| EXERCISE |
Scan the following material for the string "Berlin" and copy each line in which it appears.

| EXERCISE DATA |
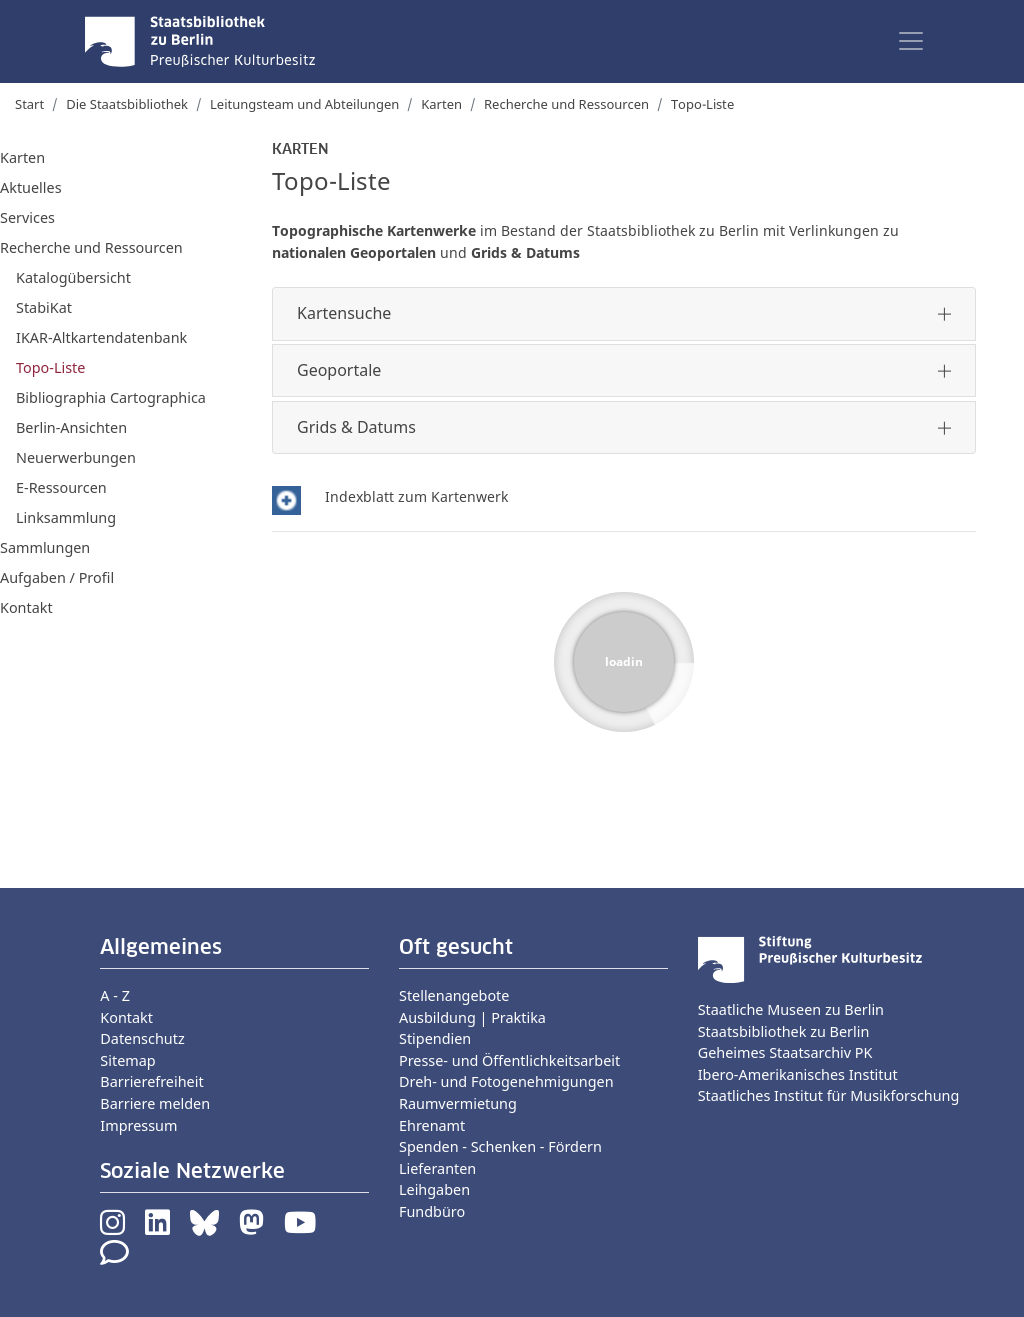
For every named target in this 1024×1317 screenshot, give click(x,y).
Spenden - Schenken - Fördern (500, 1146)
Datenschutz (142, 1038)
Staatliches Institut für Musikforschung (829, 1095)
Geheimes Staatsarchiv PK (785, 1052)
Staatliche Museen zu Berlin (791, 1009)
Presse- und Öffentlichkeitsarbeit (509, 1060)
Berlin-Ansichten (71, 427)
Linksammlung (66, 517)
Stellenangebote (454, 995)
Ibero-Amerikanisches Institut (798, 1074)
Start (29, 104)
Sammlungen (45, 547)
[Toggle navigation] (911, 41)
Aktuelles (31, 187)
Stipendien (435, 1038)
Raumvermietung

| EXPECTED ANSWER |
Staatliche Museen zu Berlin (791, 1009)
Berlin-Ansichten (71, 427)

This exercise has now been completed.